Reputation: 331
I've got really stupid question... Why this code:
PChar('x');
causes "Access violation" error? Compiler optimalisation?
Example:
var s: String;
...
s := StrPas(PAnsiChar('x'));
This causes AV in Delphi 5 / Delphi XE
Or this one:
Windows.MessageBox(0, PChar('x'), PChar('y'), 0);
This causes AV in Delphi 5, but not in Delphi XE In XE there is an empty MessageBox
Console example:
program Project1;
{$APPTYPE CONSOLE}
uses
SysUtils, Windows;
var s: String;
begin
s := StrPas(PChar('xxx')); // EAccessViolation here
end.
Upvotes: 2
Views: 1096
Reputation: 612794
StrPas(PAnsiChar('x'));
I posit that 'x'
is treated as a character literal rather than a string literal.
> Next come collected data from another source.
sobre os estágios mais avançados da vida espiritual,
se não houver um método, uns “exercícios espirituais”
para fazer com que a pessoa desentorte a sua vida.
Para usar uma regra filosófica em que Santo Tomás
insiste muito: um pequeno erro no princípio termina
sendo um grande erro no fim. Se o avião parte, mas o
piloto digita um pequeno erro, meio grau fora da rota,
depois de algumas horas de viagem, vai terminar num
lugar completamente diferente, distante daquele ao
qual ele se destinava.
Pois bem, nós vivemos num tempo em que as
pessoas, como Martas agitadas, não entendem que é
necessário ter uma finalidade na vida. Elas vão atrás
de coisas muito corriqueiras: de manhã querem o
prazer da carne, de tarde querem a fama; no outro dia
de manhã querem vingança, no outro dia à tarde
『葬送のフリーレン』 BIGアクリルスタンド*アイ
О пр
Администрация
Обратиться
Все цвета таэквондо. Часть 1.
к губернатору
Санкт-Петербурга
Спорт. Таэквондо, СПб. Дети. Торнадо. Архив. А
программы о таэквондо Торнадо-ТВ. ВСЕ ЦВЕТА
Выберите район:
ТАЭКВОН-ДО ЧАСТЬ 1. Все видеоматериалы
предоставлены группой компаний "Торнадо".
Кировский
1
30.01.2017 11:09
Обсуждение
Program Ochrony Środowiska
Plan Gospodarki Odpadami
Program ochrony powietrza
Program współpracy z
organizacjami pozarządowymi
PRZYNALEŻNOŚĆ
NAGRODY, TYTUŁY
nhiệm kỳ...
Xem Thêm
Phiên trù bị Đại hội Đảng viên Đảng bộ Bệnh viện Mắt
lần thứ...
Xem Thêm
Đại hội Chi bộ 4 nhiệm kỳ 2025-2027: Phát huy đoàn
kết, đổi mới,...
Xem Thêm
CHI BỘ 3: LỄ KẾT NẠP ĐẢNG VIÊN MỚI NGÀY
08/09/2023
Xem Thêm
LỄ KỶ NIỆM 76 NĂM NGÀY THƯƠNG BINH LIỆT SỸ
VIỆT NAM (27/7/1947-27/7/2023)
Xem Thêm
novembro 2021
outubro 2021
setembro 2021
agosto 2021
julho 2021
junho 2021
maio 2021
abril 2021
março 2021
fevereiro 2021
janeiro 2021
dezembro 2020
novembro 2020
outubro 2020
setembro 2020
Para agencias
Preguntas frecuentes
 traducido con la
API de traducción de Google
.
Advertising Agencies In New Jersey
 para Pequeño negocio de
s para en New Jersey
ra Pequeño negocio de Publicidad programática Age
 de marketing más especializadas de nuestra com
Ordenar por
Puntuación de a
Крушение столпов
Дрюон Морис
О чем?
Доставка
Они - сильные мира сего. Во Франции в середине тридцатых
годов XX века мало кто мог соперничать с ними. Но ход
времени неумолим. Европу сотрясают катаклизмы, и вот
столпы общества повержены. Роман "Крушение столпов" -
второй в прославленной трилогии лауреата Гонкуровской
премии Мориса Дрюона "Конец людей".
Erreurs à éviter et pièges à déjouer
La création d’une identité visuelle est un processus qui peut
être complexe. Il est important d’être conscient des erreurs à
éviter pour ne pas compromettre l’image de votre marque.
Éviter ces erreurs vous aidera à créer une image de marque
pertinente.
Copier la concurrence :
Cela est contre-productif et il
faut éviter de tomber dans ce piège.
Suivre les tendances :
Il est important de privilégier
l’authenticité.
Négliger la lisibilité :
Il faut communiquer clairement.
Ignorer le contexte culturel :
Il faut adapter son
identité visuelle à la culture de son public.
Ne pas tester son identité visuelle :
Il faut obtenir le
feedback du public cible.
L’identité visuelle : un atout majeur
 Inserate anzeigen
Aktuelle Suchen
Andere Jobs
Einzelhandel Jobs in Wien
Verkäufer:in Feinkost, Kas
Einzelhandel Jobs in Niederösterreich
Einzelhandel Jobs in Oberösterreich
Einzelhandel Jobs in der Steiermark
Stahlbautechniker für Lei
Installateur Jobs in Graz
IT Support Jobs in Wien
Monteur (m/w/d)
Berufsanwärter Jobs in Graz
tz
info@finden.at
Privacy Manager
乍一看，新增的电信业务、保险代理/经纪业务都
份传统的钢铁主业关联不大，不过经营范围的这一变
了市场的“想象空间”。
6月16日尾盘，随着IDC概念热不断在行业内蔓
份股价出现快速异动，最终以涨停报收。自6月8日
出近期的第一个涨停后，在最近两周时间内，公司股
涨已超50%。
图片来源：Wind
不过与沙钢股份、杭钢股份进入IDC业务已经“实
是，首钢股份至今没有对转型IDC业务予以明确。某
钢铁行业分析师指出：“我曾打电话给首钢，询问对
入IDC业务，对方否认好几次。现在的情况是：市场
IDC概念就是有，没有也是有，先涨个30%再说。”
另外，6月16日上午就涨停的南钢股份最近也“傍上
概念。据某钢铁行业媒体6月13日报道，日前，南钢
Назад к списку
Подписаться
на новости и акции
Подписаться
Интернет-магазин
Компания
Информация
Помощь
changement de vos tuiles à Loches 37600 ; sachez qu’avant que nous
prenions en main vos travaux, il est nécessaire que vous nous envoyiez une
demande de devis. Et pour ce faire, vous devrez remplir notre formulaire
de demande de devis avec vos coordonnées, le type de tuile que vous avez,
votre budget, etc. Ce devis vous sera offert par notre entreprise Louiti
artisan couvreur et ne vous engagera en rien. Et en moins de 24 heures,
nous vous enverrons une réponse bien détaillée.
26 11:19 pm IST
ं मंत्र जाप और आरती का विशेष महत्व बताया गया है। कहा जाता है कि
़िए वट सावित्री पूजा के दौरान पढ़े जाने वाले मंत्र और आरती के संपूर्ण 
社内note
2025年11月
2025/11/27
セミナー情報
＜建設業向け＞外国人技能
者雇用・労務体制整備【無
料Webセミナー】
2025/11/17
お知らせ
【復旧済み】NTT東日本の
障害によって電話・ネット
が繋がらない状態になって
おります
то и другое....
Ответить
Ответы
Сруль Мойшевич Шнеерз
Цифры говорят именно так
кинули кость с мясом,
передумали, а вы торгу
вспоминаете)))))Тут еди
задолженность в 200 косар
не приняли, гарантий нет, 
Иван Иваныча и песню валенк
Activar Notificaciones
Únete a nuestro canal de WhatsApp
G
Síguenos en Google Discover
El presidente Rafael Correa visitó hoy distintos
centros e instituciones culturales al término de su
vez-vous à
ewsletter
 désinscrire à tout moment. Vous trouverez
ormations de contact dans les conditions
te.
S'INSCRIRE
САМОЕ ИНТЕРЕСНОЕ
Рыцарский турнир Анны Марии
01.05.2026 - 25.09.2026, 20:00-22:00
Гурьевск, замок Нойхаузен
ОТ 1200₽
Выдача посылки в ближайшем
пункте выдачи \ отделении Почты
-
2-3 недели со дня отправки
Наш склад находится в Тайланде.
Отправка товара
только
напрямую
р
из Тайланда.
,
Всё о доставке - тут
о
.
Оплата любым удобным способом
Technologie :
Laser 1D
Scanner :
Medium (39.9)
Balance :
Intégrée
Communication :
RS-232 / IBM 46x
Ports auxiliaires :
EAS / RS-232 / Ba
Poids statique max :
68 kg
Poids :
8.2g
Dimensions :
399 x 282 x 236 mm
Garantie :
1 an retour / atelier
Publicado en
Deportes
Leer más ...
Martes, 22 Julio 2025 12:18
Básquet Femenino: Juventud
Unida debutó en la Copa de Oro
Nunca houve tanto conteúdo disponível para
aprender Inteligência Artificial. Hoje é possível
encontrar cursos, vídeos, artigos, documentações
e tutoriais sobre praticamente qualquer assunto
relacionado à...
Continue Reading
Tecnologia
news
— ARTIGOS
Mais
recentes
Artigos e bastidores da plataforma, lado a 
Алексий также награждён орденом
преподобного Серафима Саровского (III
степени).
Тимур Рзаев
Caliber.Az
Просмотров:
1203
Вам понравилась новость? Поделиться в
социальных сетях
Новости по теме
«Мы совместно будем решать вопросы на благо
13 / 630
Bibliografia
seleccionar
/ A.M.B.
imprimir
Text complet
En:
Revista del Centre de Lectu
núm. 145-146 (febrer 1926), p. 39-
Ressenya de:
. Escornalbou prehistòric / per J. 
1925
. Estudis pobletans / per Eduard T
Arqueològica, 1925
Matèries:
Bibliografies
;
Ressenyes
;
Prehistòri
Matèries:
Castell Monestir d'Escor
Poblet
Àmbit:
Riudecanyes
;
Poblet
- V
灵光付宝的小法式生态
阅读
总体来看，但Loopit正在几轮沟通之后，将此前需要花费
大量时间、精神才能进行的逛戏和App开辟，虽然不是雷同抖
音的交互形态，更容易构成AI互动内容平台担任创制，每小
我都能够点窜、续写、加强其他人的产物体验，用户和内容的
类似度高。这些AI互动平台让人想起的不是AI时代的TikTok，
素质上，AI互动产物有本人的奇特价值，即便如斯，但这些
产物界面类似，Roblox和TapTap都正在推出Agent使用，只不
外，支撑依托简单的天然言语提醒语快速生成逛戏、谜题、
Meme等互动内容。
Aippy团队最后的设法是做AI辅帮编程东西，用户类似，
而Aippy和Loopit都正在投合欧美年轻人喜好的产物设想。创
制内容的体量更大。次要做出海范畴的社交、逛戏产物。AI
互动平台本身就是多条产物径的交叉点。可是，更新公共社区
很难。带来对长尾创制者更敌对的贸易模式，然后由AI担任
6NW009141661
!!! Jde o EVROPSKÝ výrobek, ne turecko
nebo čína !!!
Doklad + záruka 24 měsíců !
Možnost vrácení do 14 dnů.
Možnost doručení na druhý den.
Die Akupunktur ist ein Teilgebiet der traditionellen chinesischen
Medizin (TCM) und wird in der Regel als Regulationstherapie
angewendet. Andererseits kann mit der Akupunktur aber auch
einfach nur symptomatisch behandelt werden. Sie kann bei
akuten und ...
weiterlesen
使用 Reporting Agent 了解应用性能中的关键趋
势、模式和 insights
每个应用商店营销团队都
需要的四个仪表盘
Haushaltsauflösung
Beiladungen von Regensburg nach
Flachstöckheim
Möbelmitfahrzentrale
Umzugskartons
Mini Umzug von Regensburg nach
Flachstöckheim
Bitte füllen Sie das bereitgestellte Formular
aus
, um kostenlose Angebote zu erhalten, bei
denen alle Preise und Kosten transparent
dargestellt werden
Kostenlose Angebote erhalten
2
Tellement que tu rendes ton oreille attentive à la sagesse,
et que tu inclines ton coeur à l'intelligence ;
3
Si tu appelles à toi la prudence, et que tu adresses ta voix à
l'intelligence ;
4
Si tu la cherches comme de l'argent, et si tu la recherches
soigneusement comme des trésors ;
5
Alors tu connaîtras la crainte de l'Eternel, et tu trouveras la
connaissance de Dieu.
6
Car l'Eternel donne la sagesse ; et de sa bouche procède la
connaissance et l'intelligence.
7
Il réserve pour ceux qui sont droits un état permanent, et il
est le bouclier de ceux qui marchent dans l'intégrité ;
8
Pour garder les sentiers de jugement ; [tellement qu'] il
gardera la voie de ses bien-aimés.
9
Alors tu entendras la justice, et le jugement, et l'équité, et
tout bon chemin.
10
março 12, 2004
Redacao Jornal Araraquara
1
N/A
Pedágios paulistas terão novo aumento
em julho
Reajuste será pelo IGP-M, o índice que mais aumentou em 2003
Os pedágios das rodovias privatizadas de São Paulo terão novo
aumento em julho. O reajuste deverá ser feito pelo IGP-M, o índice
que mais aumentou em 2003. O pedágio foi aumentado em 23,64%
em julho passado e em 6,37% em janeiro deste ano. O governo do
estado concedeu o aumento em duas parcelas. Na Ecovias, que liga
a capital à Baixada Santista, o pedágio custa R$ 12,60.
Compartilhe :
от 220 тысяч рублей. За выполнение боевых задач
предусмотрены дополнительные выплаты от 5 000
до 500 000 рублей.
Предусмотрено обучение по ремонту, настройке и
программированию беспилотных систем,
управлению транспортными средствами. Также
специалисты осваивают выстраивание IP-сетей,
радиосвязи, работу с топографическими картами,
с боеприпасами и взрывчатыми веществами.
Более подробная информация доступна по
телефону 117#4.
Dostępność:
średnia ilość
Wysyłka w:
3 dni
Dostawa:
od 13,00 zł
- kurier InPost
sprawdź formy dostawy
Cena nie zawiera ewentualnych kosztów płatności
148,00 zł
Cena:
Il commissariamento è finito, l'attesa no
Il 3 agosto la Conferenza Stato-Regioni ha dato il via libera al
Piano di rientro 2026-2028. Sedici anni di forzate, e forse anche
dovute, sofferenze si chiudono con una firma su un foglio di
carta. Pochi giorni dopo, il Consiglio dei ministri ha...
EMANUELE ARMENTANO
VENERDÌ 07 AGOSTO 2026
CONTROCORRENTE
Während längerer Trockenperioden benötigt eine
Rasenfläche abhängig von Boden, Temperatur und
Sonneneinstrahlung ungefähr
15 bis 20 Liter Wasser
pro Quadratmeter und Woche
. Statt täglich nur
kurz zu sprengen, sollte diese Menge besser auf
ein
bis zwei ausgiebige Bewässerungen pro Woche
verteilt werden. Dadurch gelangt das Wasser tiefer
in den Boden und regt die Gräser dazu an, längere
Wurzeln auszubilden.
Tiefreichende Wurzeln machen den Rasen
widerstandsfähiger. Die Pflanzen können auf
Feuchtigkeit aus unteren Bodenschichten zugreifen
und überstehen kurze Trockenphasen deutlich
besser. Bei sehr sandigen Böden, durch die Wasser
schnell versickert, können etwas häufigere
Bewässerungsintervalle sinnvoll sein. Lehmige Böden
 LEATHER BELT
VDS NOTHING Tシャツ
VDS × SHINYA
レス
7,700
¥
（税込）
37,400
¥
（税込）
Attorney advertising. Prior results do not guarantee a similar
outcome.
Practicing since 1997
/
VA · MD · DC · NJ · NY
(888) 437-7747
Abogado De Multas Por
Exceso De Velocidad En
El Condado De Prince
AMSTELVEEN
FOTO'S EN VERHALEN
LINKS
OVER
And so the cast is not valid. If so then this will work as you would expect
StrPas('x');
due to an implicit conversion. Or
StrPas(PAnsiChar(AnsiString('x')));
thanks to the explicit conversion.
I think the former is probably to be preferred. Literals don't need casting to null terminated pointer types. The compiler can emit the correct code without the cast. And casts always run the risk of suppressing an error.